# Panel Cabinet Doors



## fungku (Jul 3, 2008)

What is the best way to clamp these while glueing?

Sometimes I get the panel is not flat but slight bowed in a "U" shape, if you know what I mean.


----------



## pianoman (Jan 16, 2008)

Check your joint...check your gluing peices for squareness after joining...use a spring clamp while K-clamping...don`t over clamp. I don`t know...everything must be square, flat and properly milled!!! Check your clamps


----------



## Geoguy (Feb 22, 2008)

fungku said:


> Sometimes I get the panel is not flat but slight bowed in a "U" shape, if you know what I mean.


If you're saying your panel is not flat, I assume you mean a glued-up panel. When glueing boards together to make panels, after applying the glue and loosly clamping the boards together, I will sometimes sandwich the loosly clamped boards between straight cawls positioned on the top and bottom of the panel. I use pieces of wax paper between the cawls and the panel to keep them from becoming glued together. Tighten all the clamps and you should be good.
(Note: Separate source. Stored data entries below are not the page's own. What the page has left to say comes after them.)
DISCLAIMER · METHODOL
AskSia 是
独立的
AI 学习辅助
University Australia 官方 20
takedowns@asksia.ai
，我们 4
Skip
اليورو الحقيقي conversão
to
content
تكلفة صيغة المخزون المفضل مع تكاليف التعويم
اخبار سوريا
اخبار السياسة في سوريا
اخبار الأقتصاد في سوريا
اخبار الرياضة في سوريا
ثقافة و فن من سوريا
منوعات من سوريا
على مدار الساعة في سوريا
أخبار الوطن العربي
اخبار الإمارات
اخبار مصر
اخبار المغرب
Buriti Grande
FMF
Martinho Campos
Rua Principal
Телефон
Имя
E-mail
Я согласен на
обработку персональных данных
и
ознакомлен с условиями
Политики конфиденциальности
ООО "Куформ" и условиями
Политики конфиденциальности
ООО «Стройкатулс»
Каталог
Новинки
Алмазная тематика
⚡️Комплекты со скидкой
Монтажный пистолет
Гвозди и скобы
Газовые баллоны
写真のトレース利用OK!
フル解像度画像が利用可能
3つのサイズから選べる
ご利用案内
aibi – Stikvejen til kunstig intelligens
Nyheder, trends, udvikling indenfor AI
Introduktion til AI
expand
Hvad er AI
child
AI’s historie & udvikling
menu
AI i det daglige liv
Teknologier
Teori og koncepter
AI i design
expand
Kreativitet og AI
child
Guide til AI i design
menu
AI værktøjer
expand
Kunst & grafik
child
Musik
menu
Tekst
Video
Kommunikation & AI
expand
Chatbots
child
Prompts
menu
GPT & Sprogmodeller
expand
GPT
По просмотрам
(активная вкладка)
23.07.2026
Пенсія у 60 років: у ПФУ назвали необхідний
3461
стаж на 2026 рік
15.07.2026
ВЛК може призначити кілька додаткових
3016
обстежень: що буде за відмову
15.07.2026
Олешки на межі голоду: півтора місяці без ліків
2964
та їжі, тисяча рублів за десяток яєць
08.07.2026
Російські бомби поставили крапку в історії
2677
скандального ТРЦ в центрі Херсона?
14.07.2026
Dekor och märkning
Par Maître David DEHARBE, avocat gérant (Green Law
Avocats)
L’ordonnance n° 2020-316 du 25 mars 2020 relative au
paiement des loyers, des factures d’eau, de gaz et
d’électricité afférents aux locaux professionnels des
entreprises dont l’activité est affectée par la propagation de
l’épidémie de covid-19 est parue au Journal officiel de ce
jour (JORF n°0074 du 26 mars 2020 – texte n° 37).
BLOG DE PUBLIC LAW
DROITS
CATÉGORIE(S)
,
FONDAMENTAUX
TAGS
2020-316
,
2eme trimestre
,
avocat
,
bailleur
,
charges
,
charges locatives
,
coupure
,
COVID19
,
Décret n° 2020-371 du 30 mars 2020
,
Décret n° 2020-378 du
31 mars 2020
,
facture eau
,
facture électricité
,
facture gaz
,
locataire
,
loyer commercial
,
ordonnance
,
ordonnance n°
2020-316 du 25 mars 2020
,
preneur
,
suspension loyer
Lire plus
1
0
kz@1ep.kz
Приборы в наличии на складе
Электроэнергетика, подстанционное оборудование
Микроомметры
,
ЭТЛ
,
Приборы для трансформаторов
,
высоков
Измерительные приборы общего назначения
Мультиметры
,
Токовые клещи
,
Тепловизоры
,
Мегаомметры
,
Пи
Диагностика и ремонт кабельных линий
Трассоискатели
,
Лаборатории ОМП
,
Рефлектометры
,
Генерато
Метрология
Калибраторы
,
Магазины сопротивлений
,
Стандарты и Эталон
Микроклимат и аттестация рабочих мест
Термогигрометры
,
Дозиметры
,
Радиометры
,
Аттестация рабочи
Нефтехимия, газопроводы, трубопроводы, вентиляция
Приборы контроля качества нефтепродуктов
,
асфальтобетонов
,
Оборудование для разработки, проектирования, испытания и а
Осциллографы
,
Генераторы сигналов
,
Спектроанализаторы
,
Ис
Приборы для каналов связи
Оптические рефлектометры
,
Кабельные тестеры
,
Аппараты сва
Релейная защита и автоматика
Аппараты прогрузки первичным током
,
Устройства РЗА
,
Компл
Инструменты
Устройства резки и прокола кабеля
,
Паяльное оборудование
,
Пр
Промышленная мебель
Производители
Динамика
Also, if your joints don't fit good, you may be applying too much pressure on the clamps to pull the joints together. The extra clamping pressure may bow or distort your joints.


----------



## JCCLARK (Jan 30, 2007)

I use the over and under method, checking with a straightedge
as I go. I can adjust it a little by which clamps I tighten a little more.
Usually, as soon as the glue sets about 2-5 min, I pull the clamps,
clean the glue off with a wet rag,flip the panel, clean and reclamp.
always checking with a straight edge to fine tune it.

If you're joining your edges with a jointer, make sure to alternate
faces of the boards that ride against the fence.
That way, any angle error of the jointer will be cancelled out.
Just a little off will compound to make the panel bow
if they all are the same face to fence orientation


----------



## fungku (Jul 3, 2008)

Thanks for the tips guys.

As for the type of door I was referring to it was for these cabinets I just finished. Some fo the doors are ever so slightly bowed into a "U" shape. i.e. The stiles partly folded outwards. Maybe I put too much pressure on the clamping and/or it wasn't evenly clamped.
Not enough that the customer noticed, but enough to bother me.


----------



## Tweegs (Sep 8, 2007)

More often than not, only another woodworker will spot your mistakes.

Take comfort in that, if you can :laughing::laughing::laughing:

Still, it's always hard to let go of a project when you know there is some imperfection, no matter how slight.

I guess that's what makes us craftsmen eh?


Oh, and tell someone to fix that floor!


----------